Fixes CI failure on macOS runner (Python 3.12):
AssertionError: 0.249 not greater than 0.250 * 1.5
- Created LanguageDetector class supporting 20+ programming languages
- Confidence-based detection with customizable thresholds (min_confidence parameter)
- Replaces duplicate language detection code in doc_scraper and pdf_extractor
- Comprehensive test suite with 100+ test cases
Changes:
- NEW: src/skill_seekers/cli/language_detector.py (17 KB)

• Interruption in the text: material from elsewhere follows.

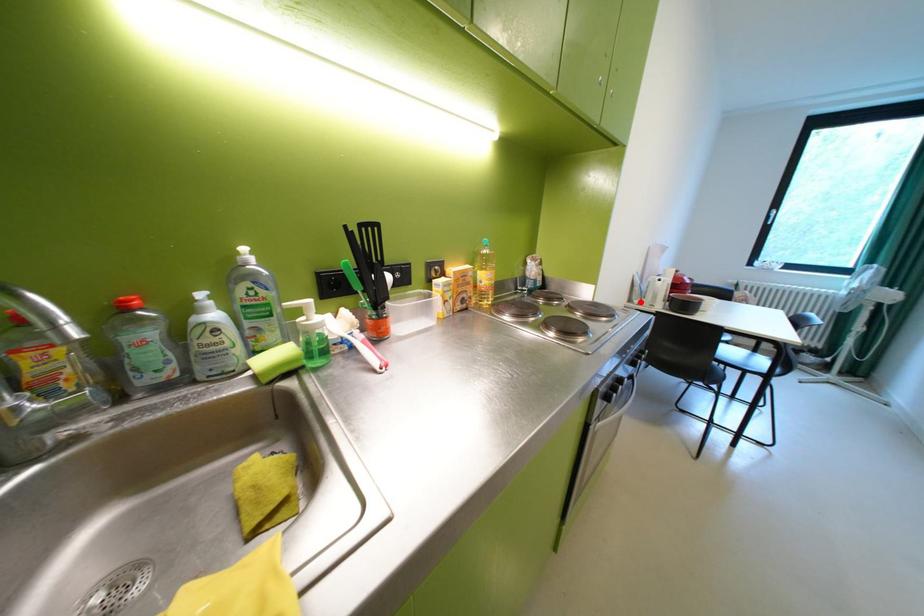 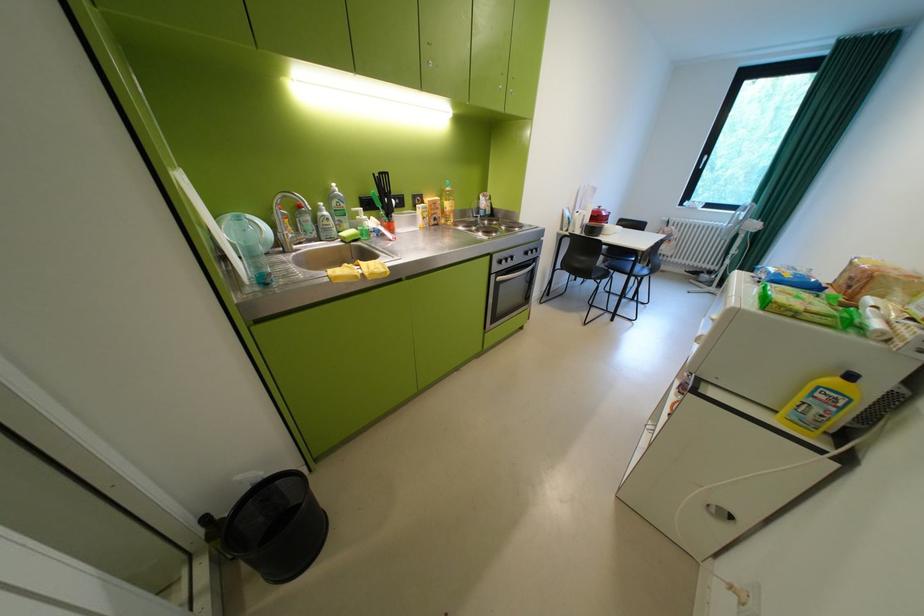 The point at the highlighted location is marked in the first image. Where is the corresponding point in the second image?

- Unified detector with pattern matching for 20+ languages
- Confidence scoring (0.0-1.0 scale)
- Supports: Python, JavaScript, TypeScript, Java, C++, C#, Go, Rust, PHP, Ruby, Swift, Kotlin, Shell, SQL, HTML, CSS, JSON, YAML, XML, and more
- NEW: tests/test_language_detector.py (20 KB)
- 100+ test cases covering all supported languages
- Edge case testing (mixed code, low confidence, etc.)
- MODIFIED: src/skill_seekers/cli/doc_scraper.py
- Removed 80+ lines of duplicate detection code
- Now uses shared LanguageDetector instance
- MODIFIED: src/skill_seekers/cli/pdf_extractor_poc.py
- Removed 130+ lines of duplicate detection code
- Now uses shared LanguageDetector instance
- MODIFIED: tests/test_pdf_extractor.py
- Fixed imports to use proper package paths
- Added manual detector initialization in test setup
Benefits:
- DRY: Single source of truth for language detection
- Maintainability: Add new languages in one place
- Consistency: Same detection logic across all scrapers
- Testability: Comprehensive test coverage
- Extensibility: Easy to add new languages or improve patterns
Addresses technical debt from having duplicate detection logic in multiple files.